Without analyzing everything from scratch, one is left to examine other people's arguments. And the problem created by someone in a strong leadership position spewing bullshit is that it creates a strong attractor for many other people to choose the same conclusion, and then work backwards fleshing out the details to support it. So it's not that the whole tree of ideas should be ruled out, but rather that legitimate arguments supporting that tree of ideas become practically indistinguishable from bad faith ones. This isn't a desirable state of affairs, but rather the pragmatic reaction to strong distortion of the information landscape - especially when the distortion is pushing towards a destructive course of action.
I understand your reasoning here, I agree without spending an inordinate amount of time doing first person research on every topic we all basically have to fall back to listening to other people's reasoning on a subject and then decide, but I'm curious, has discussing this and reading the article (and probably some of the other information around) caused you to rethink COVID origin possibilities or at least do some more reading about it?
You're asking in the context of me personally, rather than in the context of the topic.
That answer is "no". The importance I give to a topic is mostly based on what is actionable, which for this topic would seem to be limited to posting my resulting opinion on social media.
Just like I never bought into the "China virus" narrative, I also never bought into the "no, it's definitely not from a lab" narrative. I am comfortable with leaving a topic undecided in my mind.
Contrast with say masking, where I looked at the details and decided to start wearing a P100 respirator in public in February. That was something I could do, where the downside was really small (oh weird looks in a store, boo hoo), and the possible upside was much larger.

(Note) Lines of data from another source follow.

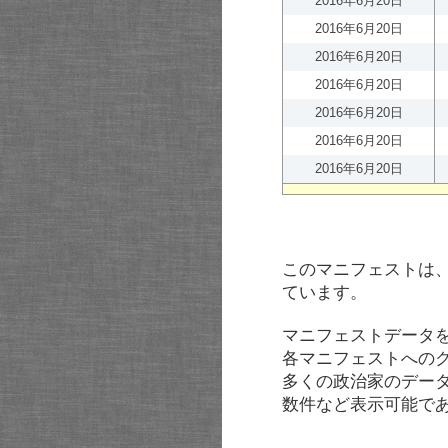
2016年6月20日
2016年6月20日
2016年6月20日
2016年6月20日
2016年6月20日
2016年6月20日
2016年6月20日
このマニフェストは
ています。
マニフェストデータ
各マニフェストへの
多くの政治家のデー
数件など表示可能で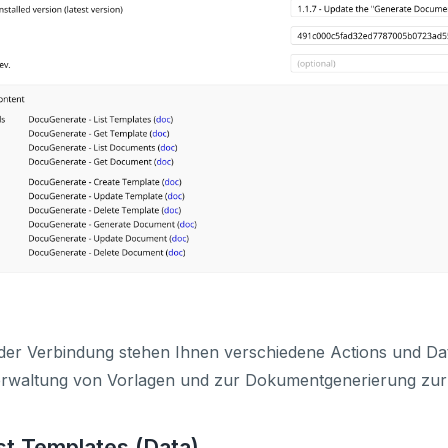
der Verbindung stehen Ihnen verschiedene Actions und Da
erwaltung von Vorlagen und zur Dokumentgenerierung zur
ist Templates (Data)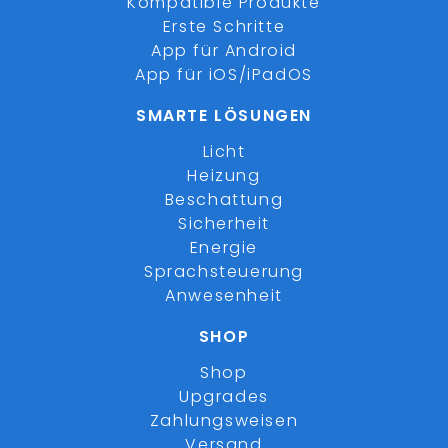
Kompatible Produkte
Erste Schritte
App für Android
App für iOS/iPadOS
SMARTE LÖSUNGEN
Licht
Heizung
Beschattung
Sicherheit
Energie
Sprachsteuerung
Anwesenheit
SHOP
Shop
Upgrades
Zahlungsweisen
Versand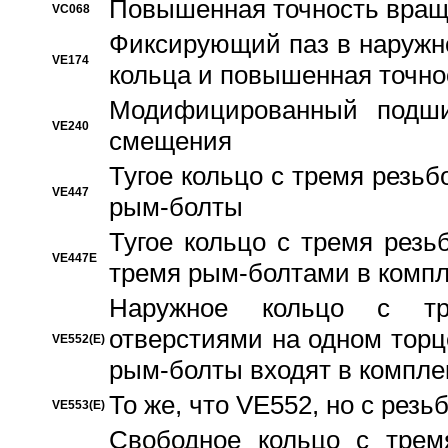
Повышенная точность вращ
VC068
Фиксирующий паз в наружн
VE174
кольца и повышенная точн
Модифицированный подши
VE240
смещения
Тугое кольцо с тремя резь
VE447
рым-болты
Тугое кольцо с тремя рез
VE447E
тремя рым-болтами в компл
Наружное кольцо с тр
отверстиями на одном торце
VE552(E)
рым-болты входят в компле
То же, что VE552, но с рез
VE553(E)
Свободное кольцо с трем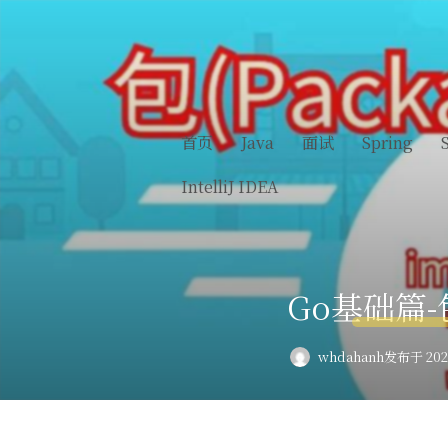
首页
Java
面试
Spring
IntelliJ IDEA
Go基础篇-
whdahanh
发布于 2024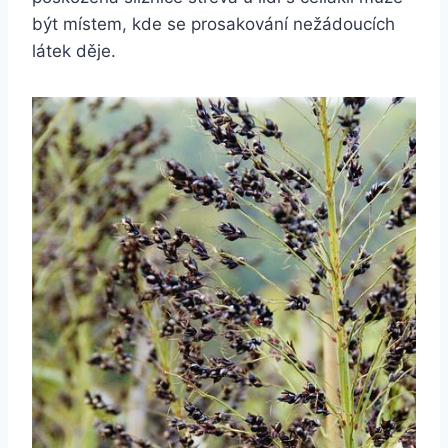
být místem, kde se prosakování nežádoucích
látek děje.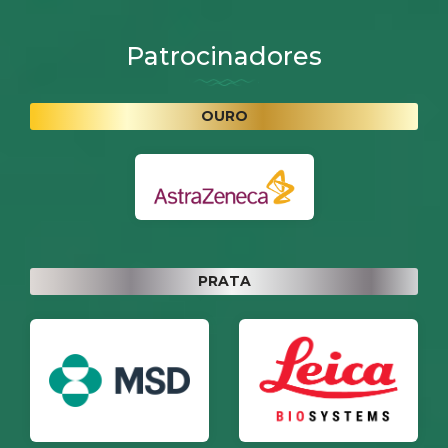
Patrocinadores
OURO
PRATA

In the context of the topic, I didn't find my skim of this article particularly compelling. No smoking guns stuck out at me, and it would seem that other ways of the main claim happening aren't as uncorrelated as one would think at first brush (eg virus circulating publicly in Wuhan, these researchers get it, which is then noticed and recorded because they care about such things for lab workers). But in line with what I said above, that isn't a rejection of the article and "no that definitely didn't happen!", rather it just didn't move my needle much, and I am comfortable with it remaining ambiguously unknown.

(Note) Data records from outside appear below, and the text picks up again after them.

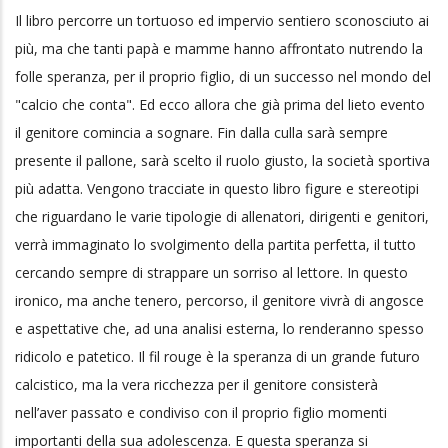
Il libro percorre un tortuoso ed impervio sentiero sconosciuto ai
più, ma che tanti papà e mamme hanno affrontato nutrendo la
folle speranza, per il proprio figlio, di un successo nel mondo del
"calcio che conta". Ed ecco allora che già prima del lieto evento
il genitore comincia a sognare. Fin dalla culla sarà sempre
presente il pallone, sarà scelto il ruolo giusto, la società sportiva
più adatta. Vengono tracciate in questo libro figure e stereotipi
che riguardano le varie tipologie di allenatori, dirigenti e genitori,
verrà immaginato lo svolgimento della partita perfetta, il tutto
cercando sempre di strappare un sorriso al lettore. In questo
ironico, ma anche tenero, percorso, il genitore vivrà di angosce
e aspettative che, ad una analisi esterna, lo renderanno spesso
ridicolo e patetico. Il fil rouge è la speranza di un grande futuro
calcistico, ma la vera ricchezza per il genitore consisterà
nell’aver passato e condiviso con il proprio figlio momenti
importanti della sua adolescenza. E questa speranza si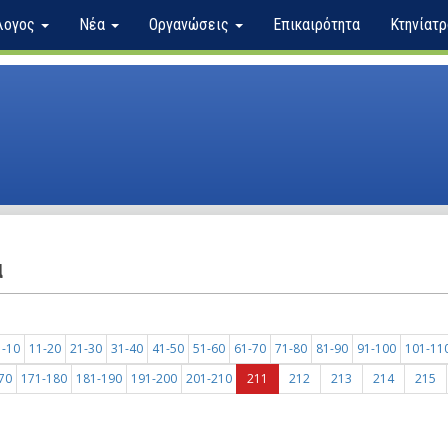
λογος
Νέα
Οργανώσεις
Επικαιρότητα
Κτηνίατρ
α
1-10
11-20
21-30
31-40
41-50
51-60
61-70
71-80
81-90
91-100
101-11
70
171-180
181-190
191-200
201-210
211
212
213
214
215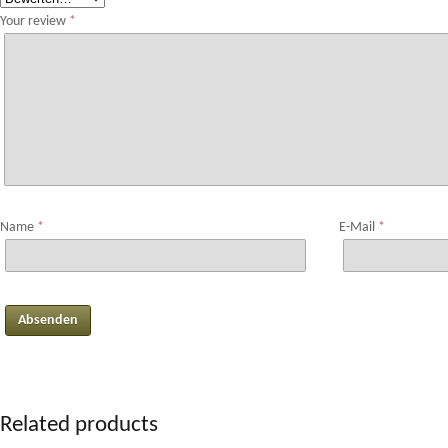
Your review
*
Name
*
E-Mail
*
Related products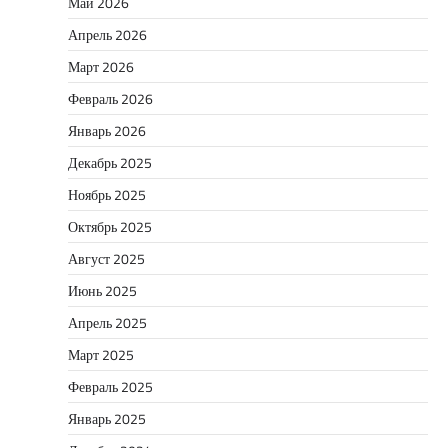
Май 2026
Апрель 2026
Март 2026
Февраль 2026
Январь 2026
Декабрь 2025
Ноябрь 2025
Октябрь 2025
Август 2025
Июнь 2025
Апрель 2025
Март 2025
Февраль 2025
Январь 2025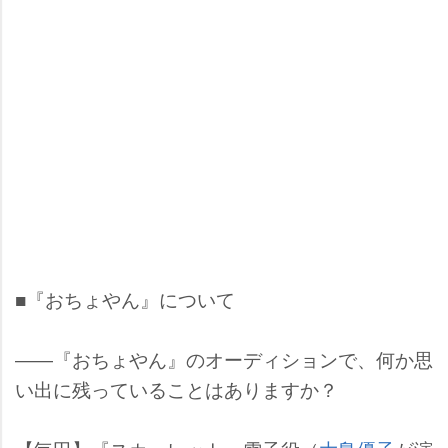
■『おちょやん』について
――『おちょやん』のオーディションで、何か思
い出に残っていることはありますか？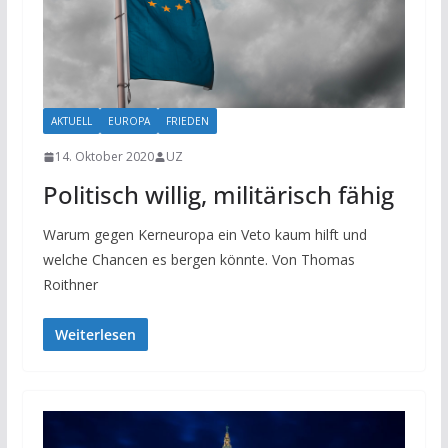
AKTUELL
EUROPA
FRIEDEN
14. Oktober 2020
UZ
Politisch willig, militärisch fähig
Warum gegen Kerneuropa ein Veto kaum hilft und
welche Chancen es bergen könnte. Von Thomas
Roithner
Weiterlesen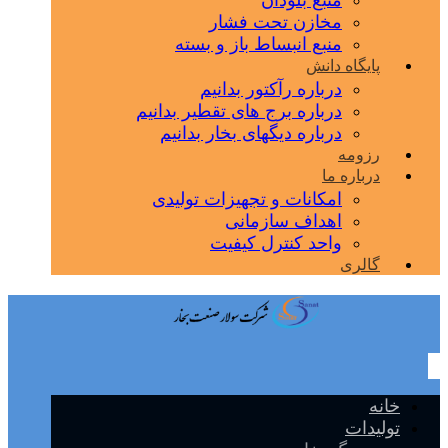
منبع بلودان
مخازن تحت فشار
منبع انبساط باز و بسته
پایگاه دانش
درباره رآکتور بدانیم
درباره برج های تقطیر بدانیم
درباره دیگهای بخار بدانیم
رزومه
درباره ما
امکانات و تجهیزات تولیدی
اهداف سازمانی
واحد کنترل کیفیت
گالری
خانه
تولیدات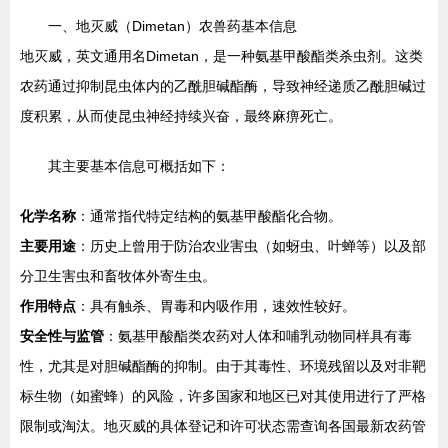
一、地灭威（Dimetan）农兽药基本信息
地灭威，英文通用名Dimetan，是一种氨基甲酸酯类杀虫剂。这类
农药通过抑制昆虫体内的乙酰胆碱酯酶，导致神经递质乙酰胆碱过
度积累，从而使昆虫神经持续兴奋，最终麻痹死亡。
其主要基本信息可概括如下：
化学名称
：通常指代特定结构的氨基甲酸酯化合物。
主要用途
：历史上曾用于防治农业害虫（如蚜虫、叶蝉等）以及部
分卫生害虫和畜牧体外寄生虫。
作用特点
：具有触杀、胃毒和内吸作用，速效性较好。
安全性与监管
：氨基甲酸酯类农药对人体和哺乳动物同样具有毒
性，尤其是对胆碱酯酶的抑制。由于其毒性、环境残留以及对非靶
标生物（如蜜蜂）的风险，许多国家和地区已对其使用进行了严格
限制或淘汰。地灭威的具体登记和许可状态需查询各国最新农药管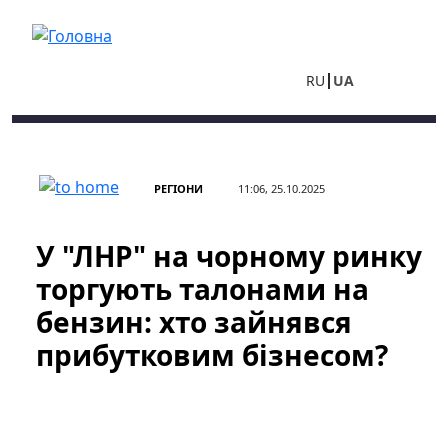
Перейти до основного вмісту
RU
UA
РЕГІОНИ
11:06, 25.10.2025
У "ЛНР" на чорному ринку
торгують талонами на
бензин: хто зайнявся
прибутковим бізнесом?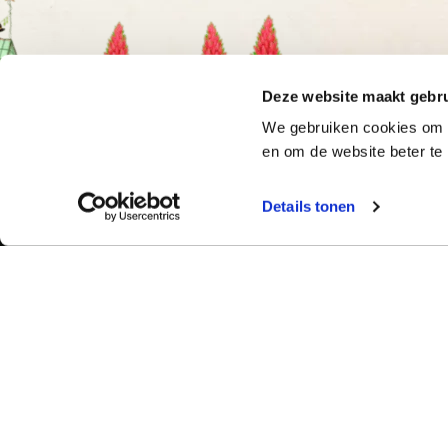
Deze website maakt gebru
We gebruiken cookies om o
en om de website beter te 
Details tonen
Bekijk ook:
Meer dan 50 ja
Typetuin verzorg
Locaties
succes klassikal
Typecursus voor volwassenen
bieden we bekro
Typecursus voor Vlaanderen
met begeleiding
ervaring en bet
Nieuws & artikelen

The main claim of the article is the bat coronavirus researchers at WIV were hospitalized with Covid symptoms in November. The wet market outbreak was in December into January.
But if we were all lied to about the origin, our family and friends died because of this, and xenophobia or racism was used as a shield to deflect criticism from the people and research techniques that got us into this mess… that isn’t something you just handwave away.
There are hollow suit blowhards hijacking every avenue of conversation around every important topic, right now. That research mechanism, gain of function or splicing together viruses… it’s being done again. To say that we have to reject what the blowhard says even if they are right about something, I can’t buy that.
If this is true, that research is too dangerous and needs to be stopped and treated like nuclear weapons, because it is.